### Exercise directions
Nothing but the records themselves, exactly as written and free of pictures, should appear in your response.

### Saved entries
^^^^

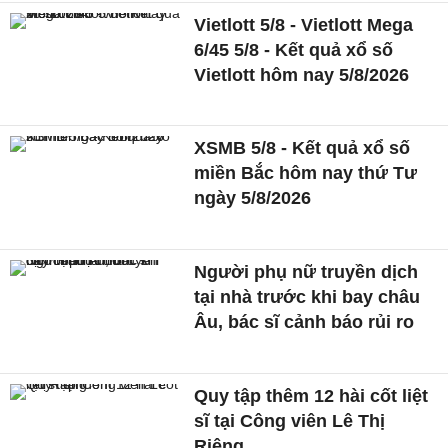
Vietlott 5/8 - Vietlott Mega
6/45 5/8 - Kết quả xổ số
Vietlott hôm nay 5/8/2026
XSMB 5/8 - Kết quả xổ số
miền Bắc hôm nay thứ Tư
ngày 5/8/2026
Người phụ nữ truyền dịch
tại nhà trước khi bay châu
Âu, bác sĩ cảnh báo rủi ro
Quy tập thêm 12 hài cốt liệt
sĩ tại Công viên Lê Thị
Riêng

^^^^

### Output below
Vietlott 5/8 - Vietlott Mega
6/45 5/8 - Kết quả xổ số
Vietlott hôm nay 5/8/2026
XSMB 5/8 - Kết quả xổ số
miền Bắc hôm nay thứ Tư
ngày 5/8/2026
Người phụ nữ truyền dịch
tại nhà trước khi bay châu
Âu, bác sĩ cảnh báo rủi ro
Quy tập thêm 12 hài cốt liệt
sĩ tại Công viên Lê Thị
Riêng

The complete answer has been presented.